Veiligheid
Inwoners moeten zich veilig voelen in hun gemeente. De raad stelt het veiligheidsbeleid van de gemeente vast en controleert de uitvoering.
Wettelijke bepalingen en verantwoordelijkheden
De gemeente is ervoor verantwoordelijk dat inwoners zich in hun eigen huis en daarbuiten veilig kunnen voelen. Verkeersongelukken, overlast door hangjongeren, huiselijk geweld, relletjes in het uitgaansleven en drugshandel: al dit soort verschillende incidenten en gebeurtenissen kunnen die veiligheid bedreigen.
Veiligheid raakt dus aan bijna alle beleidsterreinen van de gemeente. De gemeenteraad stelt de doelen vast op het gebied van veiligheid, zoals handhaving van de openbare orde en hulpverlening door de politie. Dat is bepaald in artikel 38b van de Politiewet. De raad doet dit in het meerjarige Integraal Veiligheidsplan (IVP). Het IVP gaat uit van vijf veiligheidsvelden:
- veilige woon- en leefomgeving (overlast, inbraak);
- bedrijvigheid en veiligheid (winkelcentra, evenementen);
- jeugd en veiligheid (drugsgebruik, school);
- fysieke veiligheid (brand);
- integriteit en veiligheid (chantage, radicalisering).

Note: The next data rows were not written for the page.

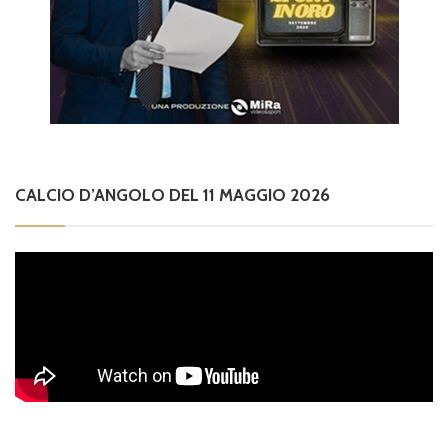
CALCIO D’ANGOLO DEL 11 MAGGIO 2026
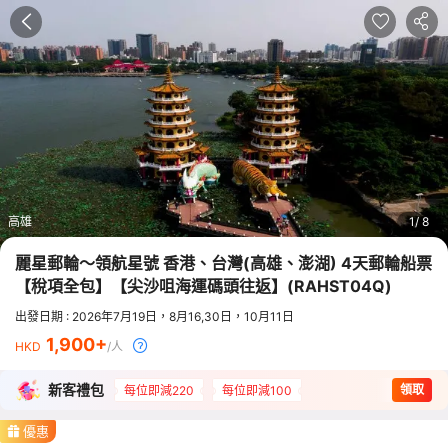
高雄
1
8
麗星郵輪～領航星號 香港、台灣(高雄、澎湖) 4天郵輪船票
【稅項全包】【尖沙咀海運碼頭往返】
(
RAHST04Q
)
出發日期 : 2026年7月19日，8月16,30日，10月11日
1,900
HKD
/人
新客禮包
領取
每位即減220
每位即減100
優惠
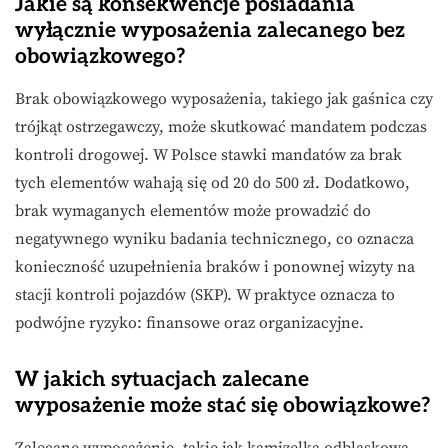
Jakie są konsekwencje posiadania
wyłącznie wyposażenia zalecanego bez
obowiązkowego?
Brak obowiązkowego wyposażenia, takiego jak gaśnica czy
trójkąt ostrzegawczy, może skutkować mandatem podczas
kontroli drogowej. W Polsce stawki mandatów za brak
tych elementów wahają się od 20 do 500 zł. Dodatkowo,
brak wymaganych elementów może prowadzić do
negatywnego wyniku badania technicznego, co oznacza
konieczność uzupełnienia braków i ponownej wizyty na
stacji kontroli pojazdów (SKP). W praktyce oznacza to
podwójne ryzyko: finansowe oraz organizacyjne.
W jakich sytuacjach zalecane
wyposażenie może stać się obowiązkowe?
Zalecane wyposażenie, takie jak kamizelka odblaskowa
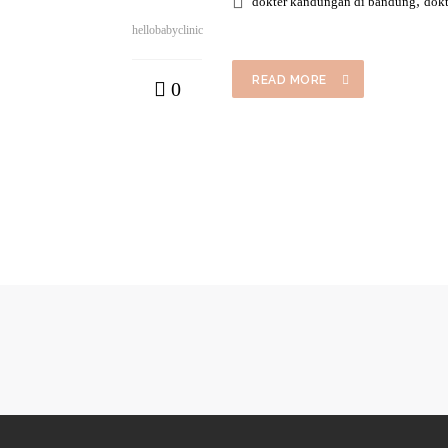
,
dokter kandungan di bandung
dokt
hellobabyclinic
READ MORE
0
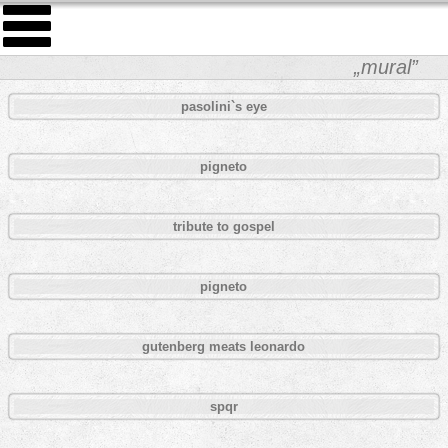
„mural”
pasolini`s eye
pigneto
tribute to gospel
pigneto
gutenberg meats leonardo
spqr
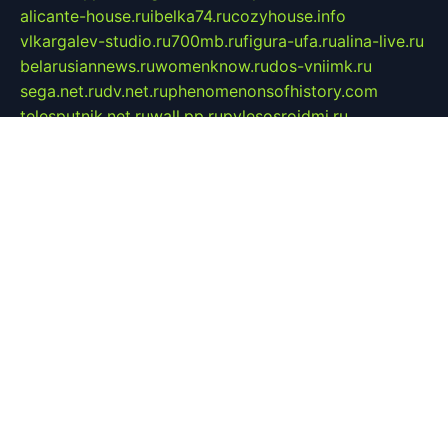
alicante-house.ru
ibelka74.ru
cozyhouse.info
vlkargalev-studio.ru
700mb.ru
figura-ufa.ru
alina-live.ru
belarusiannews.ru
womenknow.ru
dos-vniimk.ru
sega.net.ru
dv.net.ru
phenomenonsofhistory.com
telesputnik.net.ru
wall.pp.ru
pylesosroidmi.ru
gtc-clan.ru
cligs.ru
bibikazap.ru
popova.org.ru
netwhistler.spb.ru
bellvil.ru
bonzon.ru
iss-vladik.ru
defiparis.net.ru
las-gryzas.ru
amku.ru
electednews.spb.ru
feather.org.ru
spar72.ru
tankiigri.ru
dominus.com.ru
ibtree.ru
sanykool.pp.ru
unixlib.org.ru
menatep.spb.ru
gartenterrassen.ru
printeka.ru
skvozilka.com.ru
parkovka-pub.ru
lovemobi.ru
art-ru.ru
emulatorz.com.ru
alucomp.com.ru
tatforum.com.ru
alternativa-profi.ru
dermakler.ru
artsurvey.ru
aredir.ru
khimspas.ru
centr-maxi.ru
2018r.ru
bort-stomer-defort.ru
professional2.ru
gibsons.ru
artselena.ru
art-pilot.ru
ingredient.spb.ru
npfpolimer.spb.ru
argentum.spb.ru
hom-edu.ru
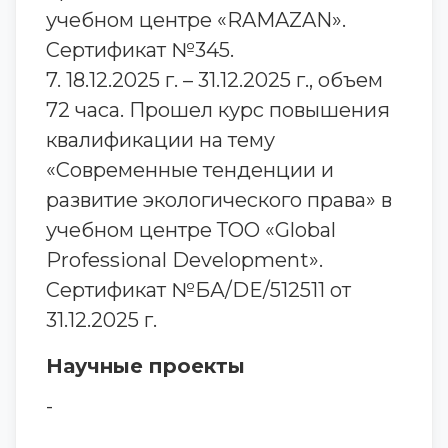
учебном центре «RAMAZAN».
Сертификат №345.
7. 18.12.2025 г. – 31.12.2025 г., объем
72 часа. Прошел курс повышения
квалификации на тему
«Современные тенденции и
развитие экологического права» в
учебном центре ТОО «Global
Professional Development».
Сертификат №БА/DE/512511 от
31.12.2025 г.
Научные проекты
-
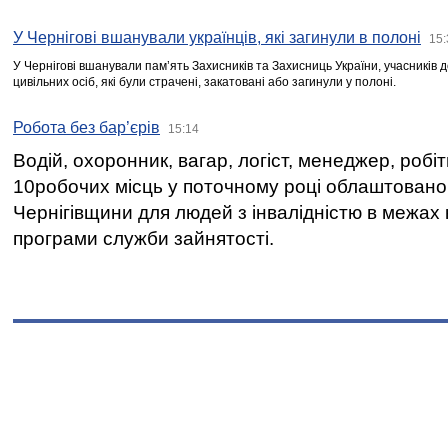
У Чернігові вшанували українців, які загинули в полоні
15:
У Чернігові вшанували пам’ять Захисників та Захисниць України, учасників
цивільних осіб, які були страчені, закатовані або загинули у полоні.
Робота без бар’єрів
15:14
Водій, охоронник, вагар, логіст, менеджер, робі
10робочих місць у поточному році облаштован
Чернігівщини для людей з інвалідністю в межах
програми служби зайнятості.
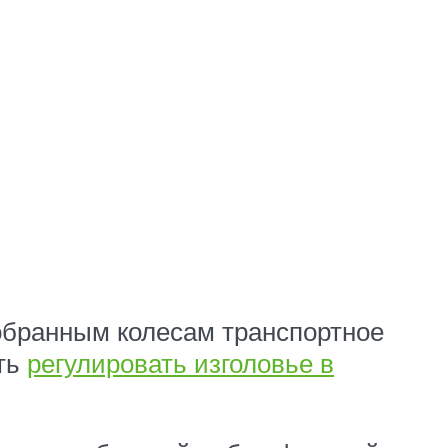
обранным колесам транспортное
сть
регулировать изголовье в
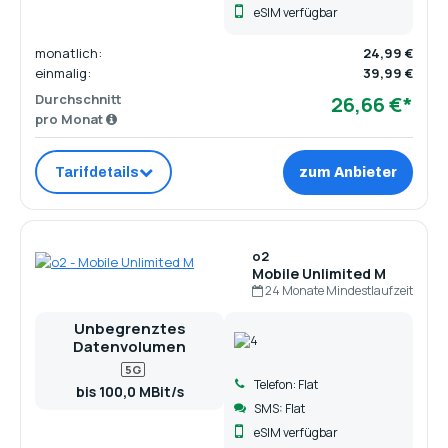
eSIM verfügbar
monatlich:
24,99 €
einmalig:
39,99 €
Durchschnitt
26,66 €*
pro Monat
Tarifdetails
zum Anbieter
o2
Mobile Unlimited M
24 Monate Mindestlaufzeit
Unbegrenztes
Datenvolumen
5G
Telefon: Flat
bis 100,0 MBit/s
SMS: Flat
eSIM verfügbar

Vaak wordt het vaststellen van een IVP direct na de verkiezingen in de nieuwe raad geagendeerd. Het nieuwe vierjarige IVP loopt zo meestal gelijktijdig aan de raadsperiode. De raad kan al in een vroeg stadium bij de totstandkoming van dit plan betrokken zijn. Een IVP begint meestal met een startnotitie. Hierin worden het proces en de planning, en eventueel ook flankerend beleid of kaders van het coalitieakkoord beschreven. De raad kan de opstellers van de startnotitie actuele veiligheidsthema’s in de gemeente meegeven. Daarvoor kunnen raadsleden hun oor goed te luisteren leggen bij de inwoners, maar ook op werkbezoek bij politie of maatschappelijke organisaties met voelsprieten in de buurt, zoals jongerenwerkers of zorginstellingen. De raad kan ook vragen om de startnotitie te kunnen vaststellen.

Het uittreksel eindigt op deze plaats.